## Work to be completed
In the data below, begin at the line with "Outline pulmonary artery." and stop after the line with "Mask all regions of 'stomach'."; output those lines exactly and no pictures.

## Excerpted records
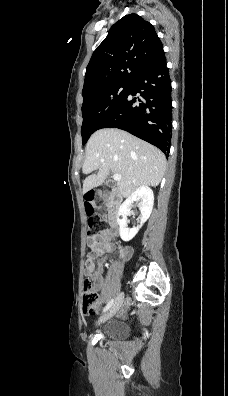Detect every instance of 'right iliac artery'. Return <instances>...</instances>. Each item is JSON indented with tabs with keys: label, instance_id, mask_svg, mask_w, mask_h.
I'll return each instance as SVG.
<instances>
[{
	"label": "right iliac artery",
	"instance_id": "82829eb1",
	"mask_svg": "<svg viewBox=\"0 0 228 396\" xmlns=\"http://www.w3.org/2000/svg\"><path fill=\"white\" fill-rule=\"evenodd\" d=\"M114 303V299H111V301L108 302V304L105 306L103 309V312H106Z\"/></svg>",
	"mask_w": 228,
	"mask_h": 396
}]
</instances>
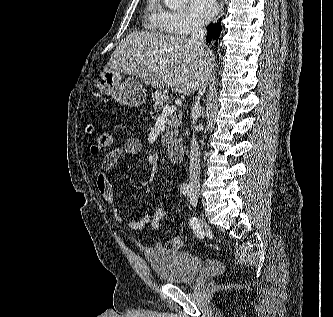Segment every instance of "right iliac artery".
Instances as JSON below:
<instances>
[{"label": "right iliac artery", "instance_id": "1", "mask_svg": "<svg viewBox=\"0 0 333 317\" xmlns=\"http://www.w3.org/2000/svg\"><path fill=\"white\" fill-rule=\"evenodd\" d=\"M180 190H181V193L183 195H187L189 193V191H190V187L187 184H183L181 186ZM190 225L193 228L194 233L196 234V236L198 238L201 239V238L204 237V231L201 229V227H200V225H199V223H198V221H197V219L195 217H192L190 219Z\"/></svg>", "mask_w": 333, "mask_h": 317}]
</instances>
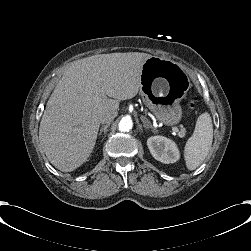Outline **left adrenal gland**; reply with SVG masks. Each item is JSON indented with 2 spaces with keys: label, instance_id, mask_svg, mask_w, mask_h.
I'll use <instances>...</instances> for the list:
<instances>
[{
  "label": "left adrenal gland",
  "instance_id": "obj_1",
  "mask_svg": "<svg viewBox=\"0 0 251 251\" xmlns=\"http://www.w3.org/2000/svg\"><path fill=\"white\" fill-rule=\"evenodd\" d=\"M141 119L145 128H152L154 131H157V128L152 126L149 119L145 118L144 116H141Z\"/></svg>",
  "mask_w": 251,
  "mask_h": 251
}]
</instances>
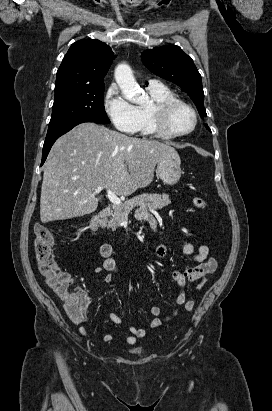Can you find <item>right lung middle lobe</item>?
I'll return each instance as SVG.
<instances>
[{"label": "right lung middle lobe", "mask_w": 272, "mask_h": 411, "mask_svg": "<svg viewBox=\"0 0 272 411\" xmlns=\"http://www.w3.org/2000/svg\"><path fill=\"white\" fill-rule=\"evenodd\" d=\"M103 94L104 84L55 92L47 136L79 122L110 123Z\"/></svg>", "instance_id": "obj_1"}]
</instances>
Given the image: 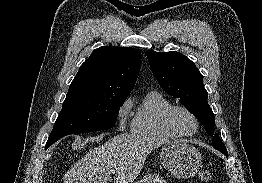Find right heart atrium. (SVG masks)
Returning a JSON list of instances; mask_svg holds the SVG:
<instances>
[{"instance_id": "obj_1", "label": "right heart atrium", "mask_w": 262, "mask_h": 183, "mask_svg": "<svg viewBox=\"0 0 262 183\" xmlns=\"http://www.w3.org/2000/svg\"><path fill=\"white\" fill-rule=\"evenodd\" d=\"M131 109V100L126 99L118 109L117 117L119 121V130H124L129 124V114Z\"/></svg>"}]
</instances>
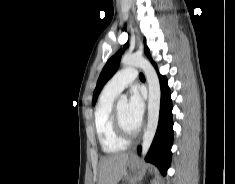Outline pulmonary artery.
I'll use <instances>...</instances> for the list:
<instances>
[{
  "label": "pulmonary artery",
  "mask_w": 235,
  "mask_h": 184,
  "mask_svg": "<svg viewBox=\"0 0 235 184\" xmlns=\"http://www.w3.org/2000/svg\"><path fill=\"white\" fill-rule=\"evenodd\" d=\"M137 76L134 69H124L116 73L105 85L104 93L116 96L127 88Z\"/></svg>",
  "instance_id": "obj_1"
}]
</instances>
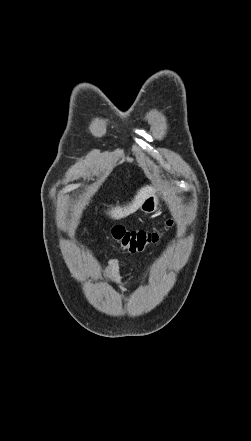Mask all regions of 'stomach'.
...
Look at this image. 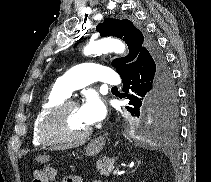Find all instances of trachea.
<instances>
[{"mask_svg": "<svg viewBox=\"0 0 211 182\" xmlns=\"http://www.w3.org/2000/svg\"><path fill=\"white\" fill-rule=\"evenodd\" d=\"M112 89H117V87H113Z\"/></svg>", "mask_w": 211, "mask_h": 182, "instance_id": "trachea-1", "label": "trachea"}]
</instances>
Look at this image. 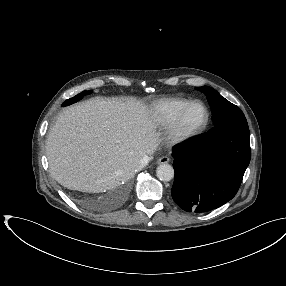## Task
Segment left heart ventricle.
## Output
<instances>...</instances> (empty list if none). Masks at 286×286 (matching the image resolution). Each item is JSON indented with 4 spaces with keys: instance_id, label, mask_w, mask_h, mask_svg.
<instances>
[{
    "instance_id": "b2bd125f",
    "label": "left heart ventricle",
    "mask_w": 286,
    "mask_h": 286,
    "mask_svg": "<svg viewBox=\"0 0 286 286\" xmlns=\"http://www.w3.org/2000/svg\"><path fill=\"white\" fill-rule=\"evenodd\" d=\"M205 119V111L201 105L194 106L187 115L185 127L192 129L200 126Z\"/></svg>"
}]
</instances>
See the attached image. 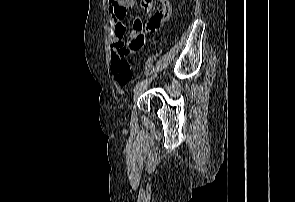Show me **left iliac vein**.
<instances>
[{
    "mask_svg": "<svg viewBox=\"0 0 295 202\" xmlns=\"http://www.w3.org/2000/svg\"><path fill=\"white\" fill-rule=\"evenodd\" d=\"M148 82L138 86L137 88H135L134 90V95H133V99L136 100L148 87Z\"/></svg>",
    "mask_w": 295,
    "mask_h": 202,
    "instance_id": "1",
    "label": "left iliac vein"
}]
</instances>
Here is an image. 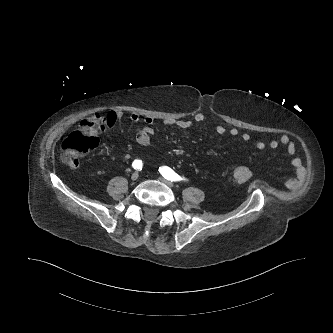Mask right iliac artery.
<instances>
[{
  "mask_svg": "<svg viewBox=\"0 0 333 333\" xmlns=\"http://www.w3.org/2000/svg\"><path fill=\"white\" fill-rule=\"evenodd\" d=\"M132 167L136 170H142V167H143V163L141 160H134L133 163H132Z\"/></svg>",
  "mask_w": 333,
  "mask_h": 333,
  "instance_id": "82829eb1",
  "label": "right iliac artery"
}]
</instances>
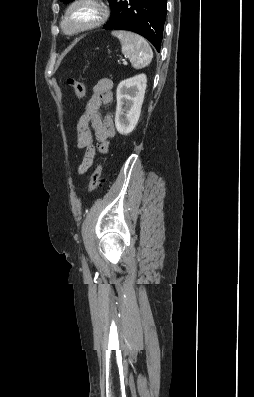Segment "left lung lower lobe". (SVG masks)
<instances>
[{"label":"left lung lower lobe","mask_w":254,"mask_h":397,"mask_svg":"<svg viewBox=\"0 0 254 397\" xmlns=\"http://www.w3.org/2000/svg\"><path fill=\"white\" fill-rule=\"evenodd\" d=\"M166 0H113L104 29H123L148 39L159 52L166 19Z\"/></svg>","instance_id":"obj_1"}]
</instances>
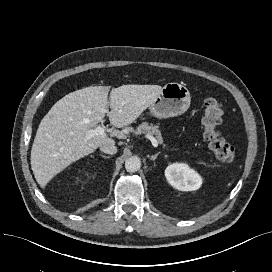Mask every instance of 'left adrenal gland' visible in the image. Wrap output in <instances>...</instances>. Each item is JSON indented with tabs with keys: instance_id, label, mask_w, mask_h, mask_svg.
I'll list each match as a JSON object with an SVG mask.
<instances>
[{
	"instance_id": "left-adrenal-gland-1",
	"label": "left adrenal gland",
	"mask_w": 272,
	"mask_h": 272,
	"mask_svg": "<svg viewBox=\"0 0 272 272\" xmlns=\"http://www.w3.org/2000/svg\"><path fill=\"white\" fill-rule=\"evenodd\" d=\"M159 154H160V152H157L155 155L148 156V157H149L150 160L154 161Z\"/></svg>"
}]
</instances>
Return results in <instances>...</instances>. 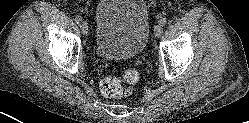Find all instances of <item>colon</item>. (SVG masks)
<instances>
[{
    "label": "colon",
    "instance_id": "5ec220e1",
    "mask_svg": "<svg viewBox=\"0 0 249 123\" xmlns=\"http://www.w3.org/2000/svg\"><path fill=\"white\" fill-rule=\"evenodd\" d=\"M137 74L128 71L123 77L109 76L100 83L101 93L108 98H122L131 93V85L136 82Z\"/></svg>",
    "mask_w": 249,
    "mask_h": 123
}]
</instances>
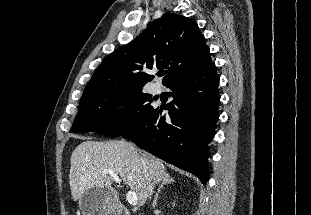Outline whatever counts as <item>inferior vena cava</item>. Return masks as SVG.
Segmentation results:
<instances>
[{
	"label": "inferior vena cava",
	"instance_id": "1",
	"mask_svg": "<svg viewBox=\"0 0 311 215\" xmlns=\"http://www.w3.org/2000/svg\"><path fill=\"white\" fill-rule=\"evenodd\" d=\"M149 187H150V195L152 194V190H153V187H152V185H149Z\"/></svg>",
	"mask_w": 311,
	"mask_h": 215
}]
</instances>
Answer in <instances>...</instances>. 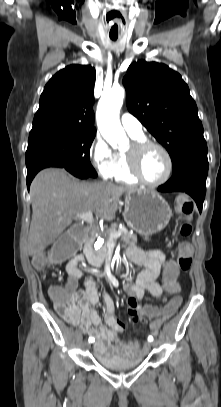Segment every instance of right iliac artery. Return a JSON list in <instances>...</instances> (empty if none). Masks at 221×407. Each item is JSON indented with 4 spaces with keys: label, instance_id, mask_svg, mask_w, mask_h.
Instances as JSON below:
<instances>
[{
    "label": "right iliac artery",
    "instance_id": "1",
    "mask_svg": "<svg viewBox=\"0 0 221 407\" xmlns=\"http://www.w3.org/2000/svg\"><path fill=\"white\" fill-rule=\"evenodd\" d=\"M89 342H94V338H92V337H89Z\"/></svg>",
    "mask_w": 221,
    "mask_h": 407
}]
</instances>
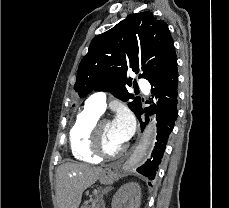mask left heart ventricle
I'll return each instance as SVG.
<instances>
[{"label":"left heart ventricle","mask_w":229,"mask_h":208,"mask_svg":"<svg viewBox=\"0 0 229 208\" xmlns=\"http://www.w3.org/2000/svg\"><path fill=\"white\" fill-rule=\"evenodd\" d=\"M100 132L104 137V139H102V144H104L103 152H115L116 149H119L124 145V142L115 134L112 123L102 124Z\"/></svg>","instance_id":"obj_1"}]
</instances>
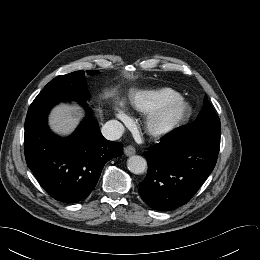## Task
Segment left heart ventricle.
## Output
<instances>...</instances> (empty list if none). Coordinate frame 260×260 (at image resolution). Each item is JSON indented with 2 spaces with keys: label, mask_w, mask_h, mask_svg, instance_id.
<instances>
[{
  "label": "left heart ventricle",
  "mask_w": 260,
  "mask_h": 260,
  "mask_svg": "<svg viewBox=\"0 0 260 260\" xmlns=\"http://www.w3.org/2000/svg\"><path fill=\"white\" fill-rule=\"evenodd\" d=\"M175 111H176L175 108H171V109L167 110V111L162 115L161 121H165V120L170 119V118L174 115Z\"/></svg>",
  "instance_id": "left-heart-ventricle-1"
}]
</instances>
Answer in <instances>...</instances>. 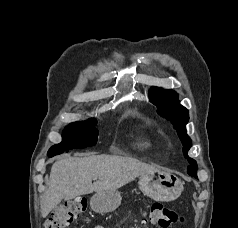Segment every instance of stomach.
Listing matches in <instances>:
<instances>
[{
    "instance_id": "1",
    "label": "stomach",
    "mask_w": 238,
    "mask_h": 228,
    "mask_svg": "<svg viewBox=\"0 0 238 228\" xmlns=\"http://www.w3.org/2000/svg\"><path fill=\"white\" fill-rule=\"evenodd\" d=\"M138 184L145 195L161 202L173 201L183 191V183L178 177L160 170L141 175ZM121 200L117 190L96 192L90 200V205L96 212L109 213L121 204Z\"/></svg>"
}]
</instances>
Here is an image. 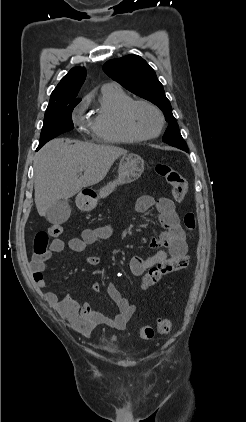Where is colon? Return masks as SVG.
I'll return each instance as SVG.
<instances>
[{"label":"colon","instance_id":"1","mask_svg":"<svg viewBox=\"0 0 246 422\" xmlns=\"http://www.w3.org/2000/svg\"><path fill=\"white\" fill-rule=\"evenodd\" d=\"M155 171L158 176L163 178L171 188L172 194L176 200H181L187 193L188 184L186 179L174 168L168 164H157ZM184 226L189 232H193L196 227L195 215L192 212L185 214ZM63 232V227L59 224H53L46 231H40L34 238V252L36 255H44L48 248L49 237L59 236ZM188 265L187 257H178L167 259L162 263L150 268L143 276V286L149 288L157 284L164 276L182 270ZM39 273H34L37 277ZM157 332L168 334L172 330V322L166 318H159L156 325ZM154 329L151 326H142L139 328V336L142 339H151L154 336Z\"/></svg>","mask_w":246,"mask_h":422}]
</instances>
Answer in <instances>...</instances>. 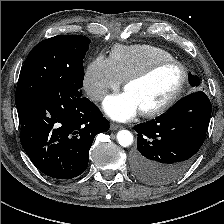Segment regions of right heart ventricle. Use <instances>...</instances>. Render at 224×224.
--
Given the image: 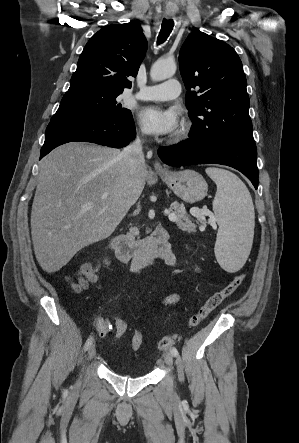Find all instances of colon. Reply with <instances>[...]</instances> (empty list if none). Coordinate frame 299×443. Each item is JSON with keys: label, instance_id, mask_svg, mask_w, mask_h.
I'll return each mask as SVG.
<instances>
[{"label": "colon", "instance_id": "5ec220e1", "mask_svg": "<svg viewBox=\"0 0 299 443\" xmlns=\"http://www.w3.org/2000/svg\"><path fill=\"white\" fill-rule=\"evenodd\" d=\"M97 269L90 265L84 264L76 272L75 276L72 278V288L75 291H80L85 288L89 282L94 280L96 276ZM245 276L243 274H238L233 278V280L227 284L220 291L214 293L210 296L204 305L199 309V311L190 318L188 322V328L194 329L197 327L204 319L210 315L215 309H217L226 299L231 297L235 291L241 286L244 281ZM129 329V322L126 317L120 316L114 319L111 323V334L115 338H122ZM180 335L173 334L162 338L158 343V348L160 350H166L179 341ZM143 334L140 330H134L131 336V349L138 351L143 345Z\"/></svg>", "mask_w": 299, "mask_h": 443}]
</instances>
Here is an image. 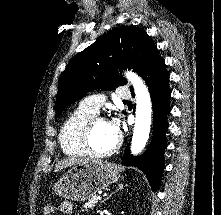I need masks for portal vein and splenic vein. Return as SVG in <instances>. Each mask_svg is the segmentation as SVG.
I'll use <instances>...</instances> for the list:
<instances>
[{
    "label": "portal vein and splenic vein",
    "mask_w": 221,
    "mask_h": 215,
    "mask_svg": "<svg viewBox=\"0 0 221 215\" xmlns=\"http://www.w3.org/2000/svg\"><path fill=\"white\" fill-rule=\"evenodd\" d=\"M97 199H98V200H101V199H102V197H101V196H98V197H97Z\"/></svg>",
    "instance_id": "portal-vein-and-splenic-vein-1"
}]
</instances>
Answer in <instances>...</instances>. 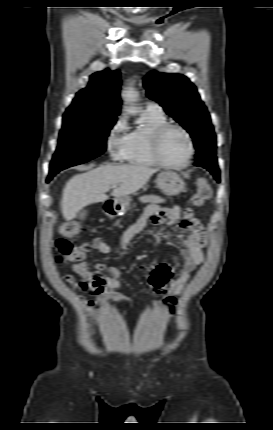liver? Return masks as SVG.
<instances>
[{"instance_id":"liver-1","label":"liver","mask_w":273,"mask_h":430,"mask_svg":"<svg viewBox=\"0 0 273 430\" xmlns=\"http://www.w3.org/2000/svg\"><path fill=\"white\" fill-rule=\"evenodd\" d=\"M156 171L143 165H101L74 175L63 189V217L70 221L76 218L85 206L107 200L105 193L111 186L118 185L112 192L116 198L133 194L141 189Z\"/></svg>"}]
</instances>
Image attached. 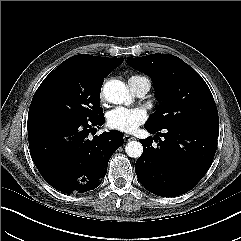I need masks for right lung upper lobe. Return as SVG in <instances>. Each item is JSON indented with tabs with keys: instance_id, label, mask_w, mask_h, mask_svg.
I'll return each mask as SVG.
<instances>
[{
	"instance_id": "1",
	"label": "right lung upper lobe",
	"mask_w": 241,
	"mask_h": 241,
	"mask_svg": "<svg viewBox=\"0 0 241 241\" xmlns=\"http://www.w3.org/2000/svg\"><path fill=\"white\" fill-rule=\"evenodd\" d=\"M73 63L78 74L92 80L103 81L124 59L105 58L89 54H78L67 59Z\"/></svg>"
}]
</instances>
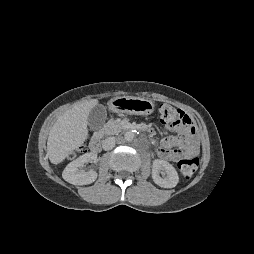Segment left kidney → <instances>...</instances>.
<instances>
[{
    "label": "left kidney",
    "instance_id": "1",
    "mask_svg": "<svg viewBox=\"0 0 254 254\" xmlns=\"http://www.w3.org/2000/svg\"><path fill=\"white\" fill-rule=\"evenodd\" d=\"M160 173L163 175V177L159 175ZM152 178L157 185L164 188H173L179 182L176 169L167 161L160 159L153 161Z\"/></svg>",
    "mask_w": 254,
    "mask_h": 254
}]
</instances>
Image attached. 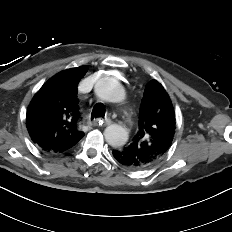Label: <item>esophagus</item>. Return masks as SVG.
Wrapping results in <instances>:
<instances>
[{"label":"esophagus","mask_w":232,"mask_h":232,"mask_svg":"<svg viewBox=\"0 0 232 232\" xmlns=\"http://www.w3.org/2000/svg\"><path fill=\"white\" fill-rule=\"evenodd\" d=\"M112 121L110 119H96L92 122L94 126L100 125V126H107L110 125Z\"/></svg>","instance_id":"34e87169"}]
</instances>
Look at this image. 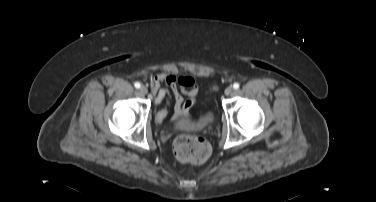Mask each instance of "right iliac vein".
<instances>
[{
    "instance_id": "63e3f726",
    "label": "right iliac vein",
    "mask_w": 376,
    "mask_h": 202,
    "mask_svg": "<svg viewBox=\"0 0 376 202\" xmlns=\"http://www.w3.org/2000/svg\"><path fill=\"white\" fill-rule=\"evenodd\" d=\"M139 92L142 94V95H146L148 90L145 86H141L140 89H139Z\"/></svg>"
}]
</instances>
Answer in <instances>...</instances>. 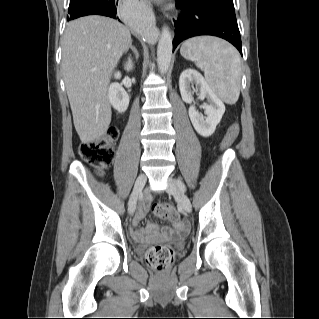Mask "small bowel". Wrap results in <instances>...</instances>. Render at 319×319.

## Answer to this exercise
Outline pulmonary artery.
I'll use <instances>...</instances> for the list:
<instances>
[{
  "label": "pulmonary artery",
  "mask_w": 235,
  "mask_h": 184,
  "mask_svg": "<svg viewBox=\"0 0 235 184\" xmlns=\"http://www.w3.org/2000/svg\"><path fill=\"white\" fill-rule=\"evenodd\" d=\"M137 76L134 69H124L116 73L105 85L104 93L116 96L127 88Z\"/></svg>",
  "instance_id": "obj_1"
}]
</instances>
Mask all regions of 'stomach'.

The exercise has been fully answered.